**Task to carry out**
Return the listing below verbatim. Pictures do not belong in the copy.

**Source data**
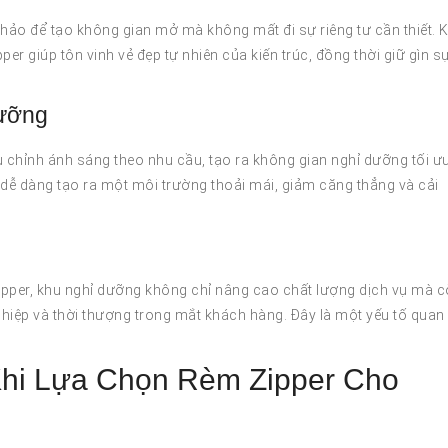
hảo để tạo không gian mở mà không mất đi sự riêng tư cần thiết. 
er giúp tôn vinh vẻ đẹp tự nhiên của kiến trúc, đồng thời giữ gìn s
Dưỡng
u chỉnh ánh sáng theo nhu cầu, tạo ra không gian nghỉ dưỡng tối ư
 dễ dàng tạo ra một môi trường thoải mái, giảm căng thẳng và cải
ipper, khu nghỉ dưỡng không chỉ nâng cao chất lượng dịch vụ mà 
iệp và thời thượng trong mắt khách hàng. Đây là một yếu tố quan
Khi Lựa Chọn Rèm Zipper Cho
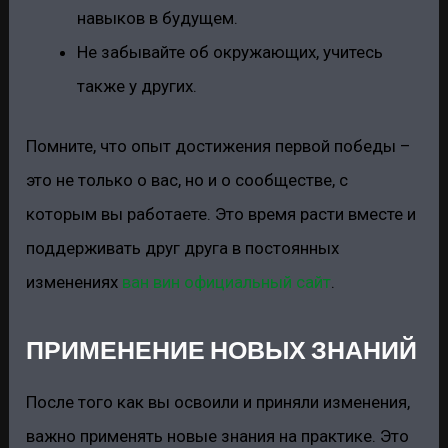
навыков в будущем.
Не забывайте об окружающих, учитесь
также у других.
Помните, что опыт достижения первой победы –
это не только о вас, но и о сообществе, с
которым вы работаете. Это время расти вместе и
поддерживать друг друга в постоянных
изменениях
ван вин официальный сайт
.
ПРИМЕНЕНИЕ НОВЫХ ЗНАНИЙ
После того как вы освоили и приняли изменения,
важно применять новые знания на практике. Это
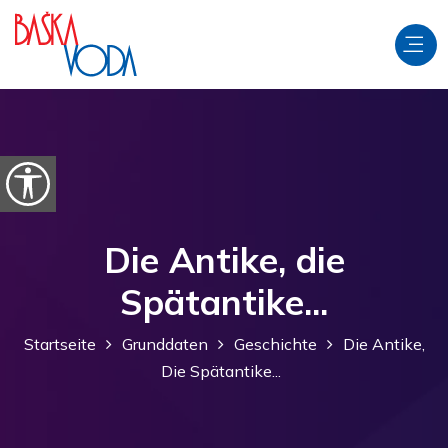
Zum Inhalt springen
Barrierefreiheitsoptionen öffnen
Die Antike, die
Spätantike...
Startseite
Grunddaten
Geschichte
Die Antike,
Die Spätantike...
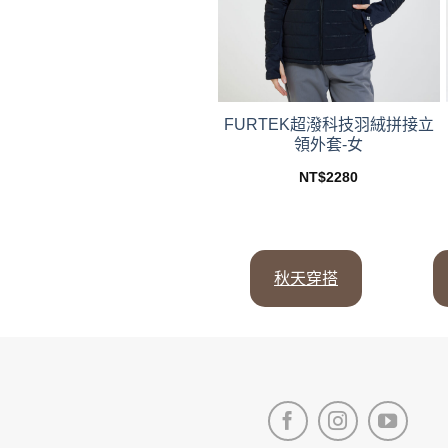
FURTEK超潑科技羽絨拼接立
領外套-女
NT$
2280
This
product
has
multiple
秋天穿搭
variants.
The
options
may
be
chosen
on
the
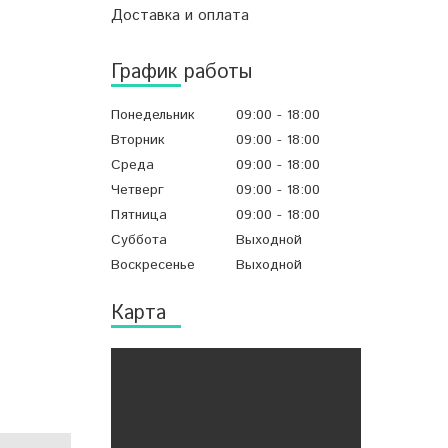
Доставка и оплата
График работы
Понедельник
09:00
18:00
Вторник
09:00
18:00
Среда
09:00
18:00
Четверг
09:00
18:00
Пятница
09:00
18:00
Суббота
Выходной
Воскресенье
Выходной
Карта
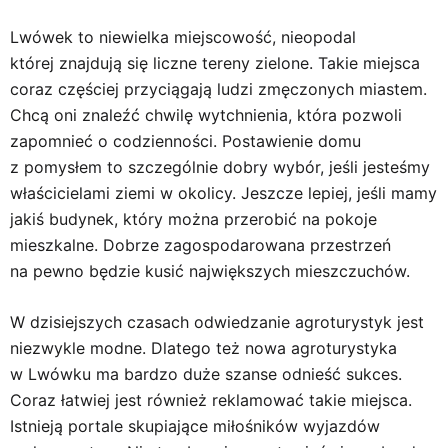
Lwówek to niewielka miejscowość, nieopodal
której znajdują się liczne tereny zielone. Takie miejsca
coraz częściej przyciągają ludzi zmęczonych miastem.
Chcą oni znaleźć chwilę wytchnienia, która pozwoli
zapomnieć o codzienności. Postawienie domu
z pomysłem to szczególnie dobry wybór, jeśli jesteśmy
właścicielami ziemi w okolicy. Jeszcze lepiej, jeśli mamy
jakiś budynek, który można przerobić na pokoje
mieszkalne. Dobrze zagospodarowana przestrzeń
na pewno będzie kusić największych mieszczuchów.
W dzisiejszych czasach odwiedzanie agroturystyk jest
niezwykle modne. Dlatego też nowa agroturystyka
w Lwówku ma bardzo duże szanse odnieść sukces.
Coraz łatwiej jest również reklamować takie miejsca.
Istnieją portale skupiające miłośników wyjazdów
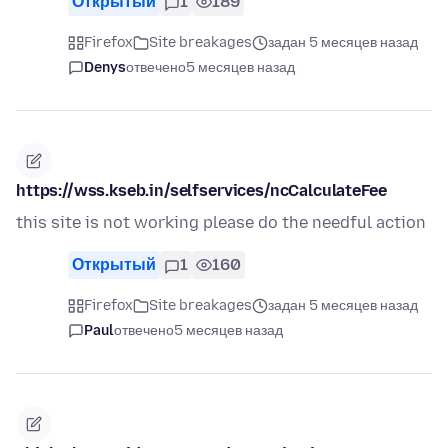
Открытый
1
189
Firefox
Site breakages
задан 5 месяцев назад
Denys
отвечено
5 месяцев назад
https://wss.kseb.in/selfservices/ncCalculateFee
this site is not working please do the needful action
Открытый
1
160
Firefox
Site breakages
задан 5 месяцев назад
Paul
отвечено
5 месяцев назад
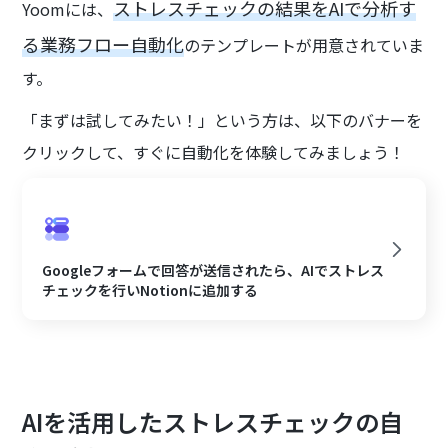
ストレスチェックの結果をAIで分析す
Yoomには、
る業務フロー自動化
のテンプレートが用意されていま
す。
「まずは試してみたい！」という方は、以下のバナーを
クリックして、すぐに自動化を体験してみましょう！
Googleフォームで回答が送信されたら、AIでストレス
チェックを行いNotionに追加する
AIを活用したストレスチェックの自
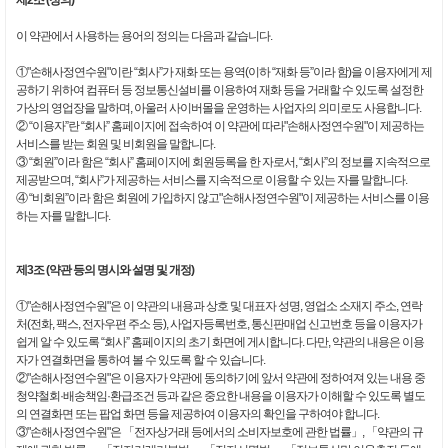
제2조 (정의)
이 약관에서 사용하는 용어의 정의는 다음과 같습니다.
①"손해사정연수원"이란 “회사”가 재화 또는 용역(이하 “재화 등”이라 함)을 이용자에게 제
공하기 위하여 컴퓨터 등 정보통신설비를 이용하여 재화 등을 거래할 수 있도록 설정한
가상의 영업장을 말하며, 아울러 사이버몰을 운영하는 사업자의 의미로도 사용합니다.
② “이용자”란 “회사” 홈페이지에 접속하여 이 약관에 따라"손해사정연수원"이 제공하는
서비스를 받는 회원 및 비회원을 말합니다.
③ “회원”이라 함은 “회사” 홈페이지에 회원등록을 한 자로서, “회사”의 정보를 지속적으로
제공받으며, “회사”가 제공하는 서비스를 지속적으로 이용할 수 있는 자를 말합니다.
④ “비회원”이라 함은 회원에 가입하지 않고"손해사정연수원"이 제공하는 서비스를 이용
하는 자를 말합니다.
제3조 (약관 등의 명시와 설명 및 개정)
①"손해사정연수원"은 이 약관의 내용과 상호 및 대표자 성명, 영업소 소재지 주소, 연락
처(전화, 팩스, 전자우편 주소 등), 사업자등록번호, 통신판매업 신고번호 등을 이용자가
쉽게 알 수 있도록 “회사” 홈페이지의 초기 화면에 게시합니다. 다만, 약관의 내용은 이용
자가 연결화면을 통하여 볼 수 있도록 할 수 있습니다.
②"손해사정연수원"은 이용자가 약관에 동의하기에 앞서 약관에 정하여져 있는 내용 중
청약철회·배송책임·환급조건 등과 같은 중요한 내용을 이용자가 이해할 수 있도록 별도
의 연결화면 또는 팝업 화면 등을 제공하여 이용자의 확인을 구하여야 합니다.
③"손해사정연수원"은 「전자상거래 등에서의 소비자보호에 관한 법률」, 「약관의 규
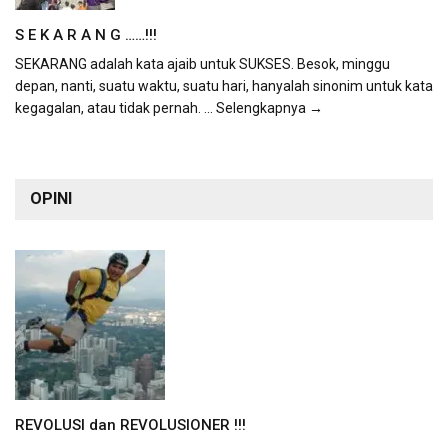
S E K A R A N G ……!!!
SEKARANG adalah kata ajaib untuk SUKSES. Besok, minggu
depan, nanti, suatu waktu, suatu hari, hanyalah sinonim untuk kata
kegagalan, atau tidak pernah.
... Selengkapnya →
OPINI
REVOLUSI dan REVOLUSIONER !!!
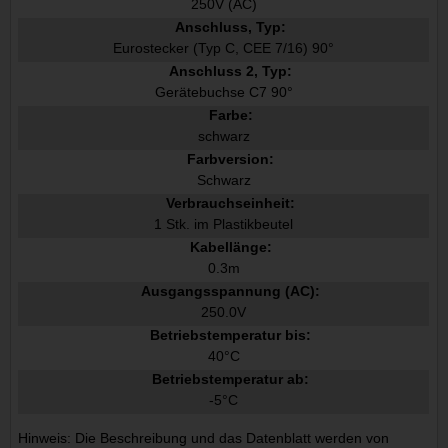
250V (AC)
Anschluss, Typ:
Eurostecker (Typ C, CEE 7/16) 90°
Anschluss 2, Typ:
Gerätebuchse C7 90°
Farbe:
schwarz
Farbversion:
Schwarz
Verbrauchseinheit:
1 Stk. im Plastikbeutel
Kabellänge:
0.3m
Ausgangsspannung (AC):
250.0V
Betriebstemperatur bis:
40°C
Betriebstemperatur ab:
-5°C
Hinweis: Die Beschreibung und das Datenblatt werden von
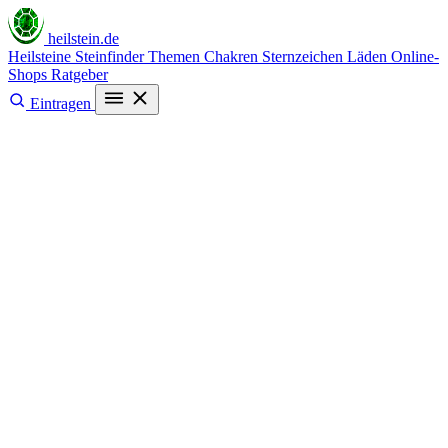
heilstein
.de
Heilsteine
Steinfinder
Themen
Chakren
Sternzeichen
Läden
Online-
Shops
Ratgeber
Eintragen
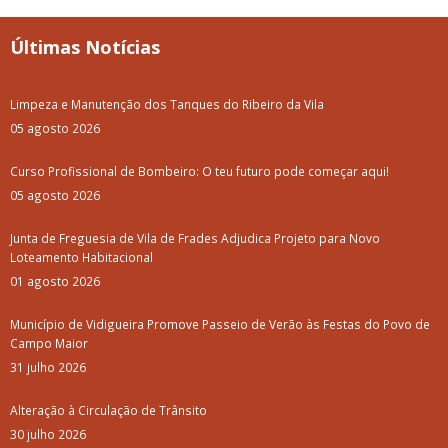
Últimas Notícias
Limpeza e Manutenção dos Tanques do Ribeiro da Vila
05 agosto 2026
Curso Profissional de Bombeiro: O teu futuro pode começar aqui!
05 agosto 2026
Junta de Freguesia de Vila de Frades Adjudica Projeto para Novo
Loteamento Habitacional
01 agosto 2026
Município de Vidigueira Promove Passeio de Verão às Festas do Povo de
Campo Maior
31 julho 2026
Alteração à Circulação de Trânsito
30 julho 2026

**Output of the task**
hảo để tạo không gian mở mà không mất đi sự riêng tư cần thiết. 
er giúp tôn vinh vẻ đẹp tự nhiên của kiến trúc, đồng thời giữ gìn s
Dưỡng
u chỉnh ánh sáng theo nhu cầu, tạo ra không gian nghỉ dưỡng tối ư
 dễ dàng tạo ra một môi trường thoải mái, giảm căng thẳng và cải
ipper, khu nghỉ dưỡng không chỉ nâng cao chất lượng dịch vụ mà 
iệp và thời thượng trong mắt khách hàng. Đây là một yếu tố quan
Khi Lựa Chọn Rèm Zipper Cho
навыков в будущем.
Не забывайте об окружающих, учитесь
также у других.
Помните, что опыт достижения первой победы –
это не только о вас, но и о сообществе, с
которым вы работаете. Это время расти вместе и
поддерживать друг друга в постоянных
изменениях
ван вин официальный сайт
.
ПРИМЕНЕНИЕ НОВЫХ ЗНАНИЙ
После того как вы освоили и приняли изменения,
важно применять новые знания на практике. Это
Zum Inhalt springen
Barrierefreiheitsoptionen öffnen
Die Antike, die
Spätantike...
Startseite
Grunddaten
Geschichte
Die Antike,
Die Spätantike...
FURTEK超潑科技羽絨拼接立
領外套-女
NT$
2280
This
product
has
multiple
秋天穿搭
variants.
The
options
may
be
chosen
on
the
Доставка и оплата
График работы
Понедельник
09:00
18:00
Вторник
09:00
18:00
Среда
09:00
18:00
Четверг
09:00
18:00
Пятница
09:00
18:00
Суббота
Выходной
Воскресенье
Выходной
Карта
Lwówek to niewielka miejscowość, nieopodal
której znajdują się liczne tereny zielone. Takie miejsca
coraz częściej przyciągają ludzi zmęczonych miastem.
Chcą oni znaleźć chwilę wytchnienia, która pozwoli
zapomnieć o codzienności. Postawienie domu
z pomysłem to szczególnie dobry wybór, jeśli jesteśmy
właścicielami ziemi w okolicy. Jeszcze lepiej, jeśli mamy
jakiś budynek, który można przerobić na pokoje
mieszkalne. Dobrze zagospodarowana przestrzeń
na pewno będzie kusić największych mieszczuchów.
W dzisiejszych czasach odwiedzanie agroturystyk jest
niezwykle modne. Dlatego też nowa agroturystyka
w Lwówku ma bardzo duże szanse odnieść sukces.
Coraz łatwiej jest również reklamować takie miejsca.
Istnieją portale skupiające miłośników wyjazdów
Открытый
1
189
Firefox
Site breakages
задан 5 месяцев назад
Denys
отвечено
5 месяцев назад
https://wss.kseb.in/selfservices/ncCalculateFee
this site is not working please do the needful action
Открытый
1
160
Firefox
Site breakages
задан 5 месяцев назад
Paul
отвечено
5 месяцев назад
ストレスチェックの結果をAIで分析す
Yoomには、
る業務フロー自動化
のテンプレートが用意されていま
す。
「まずは試してみたい！」という方は、以下のバナーを
クリックして、すぐに自動化を体験してみましょう！
Googleフォームで回答が送信されたら、AIでストレス
チェックを行いNotionに追加する
AIを活用したストレスチェックの自
제2조 (정의)
이 약관에서 사용하는 용어의 정의는 다음과 같습니다.
①"손해사정연수원"이란 “회사”가 재화 또는 용역(이하 “재화 등”이라 함)을 이용자에게 제
공하기 위하여 컴퓨터 등 정보통신설비를 이용하여 재화 등을 거래할 수 있도록 설정한
가상의 영업장을 말하며, 아울러 사이버몰을 운영하는 사업자의 의미로도 사용합니다.
② “이용자”란 “회사” 홈페이지에 접속하여 이 약관에 따라"손해사정연수원"이 제공하는
서비스를 받는 회원 및 비회원을 말합니다.
③ “회원”이라 함은 “회사” 홈페이지에 회원등록을 한 자로서, “회사”의 정보를 지속적으로
제공받으며, “회사”가 제공하는 서비스를 지속적으로 이용할 수 있는 자를 말합니다.
④ “비회원”이라 함은 회원에 가입하지 않고"손해사정연수원"이 제공하는 서비스를 이용
하는 자를 말합니다.
제3조 (약관 등의 명시와 설명 및 개정)
①"손해사정연수원"은 이 약관의 내용과 상호 및 대표자 성명, 영업소 소재지 주소, 연락
처(전화, 팩스, 전자우편 주소 등), 사업자등록번호, 통신판매업 신고번호 등을 이용자가
쉽게 알 수 있도록 “회사” 홈페이지의 초기 화면에 게시합니다. 다만, 약관의 내용은 이용
자가 연결화면을 통하여 볼 수 있도록 할 수 있습니다.
②"손해사정연수원"은 이용자가 약관에 동의하기에 앞서 약관에 정하여져 있는 내용 중
청약철회·배송책임·환급조건 등과 같은 중요한 내용을 이용자가 이해할 수 있도록 별도
의 연결화면 또는 팝업 화면 등을 제공하여 이용자의 확인을 구하여야 합니다.
③"손해사정연수원"은 「전자상거래 등에서의 소비자보호에 관한 법률」, 「약관의 규
S E K A R A N G ……!!!
SEKARANG adalah kata ajaib untuk SUKSES. Besok, minggu
depan, nanti, suatu waktu, suatu hari, hanyalah sinonim untuk kata
kegagalan, atau tidak pernah.
... Selengkapnya →
OPINI
REVOLUSI dan REVOLUSIONER !!!
250V (AC)
Anschluss, Typ:
Eurostecker (Typ C, CEE 7/16) 90°
Anschluss 2, Typ:
Gerätebuchse C7 90°
Farbe:
schwarz
Farbversion:
Schwarz
Verbrauchseinheit:
1 Stk. im Plastikbeutel
Kabellänge:
0.3m
Ausgangsspannung (AC):
250.0V
Betriebstemperatur bis:
40°C
Betriebstemperatur ab:
-5°C
Hinweis: Die Beschreibung und das Datenblatt werden von
heilstein
.de
Heilsteine
Steinfinder
Themen
Chakren
Sternzeichen
Läden
Online-
Shops
Ratgeber
Eintragen
Últimas Notícias
Limpeza e Manutenção dos Tanques do Ribeiro da Vila
05 agosto 2026
Curso Profissional de Bombeiro: O teu futuro pode começar aqui!
05 agosto 2026
Junta de Freguesia de Vila de Frades Adjudica Projeto para Novo
Loteamento Habitacional
01 agosto 2026
Município de Vidigueira Promove Passeio de Verão às Festas do Povo de
Campo Maior
31 julho 2026
Alteração à Circulação de Trânsito
30 julho 2026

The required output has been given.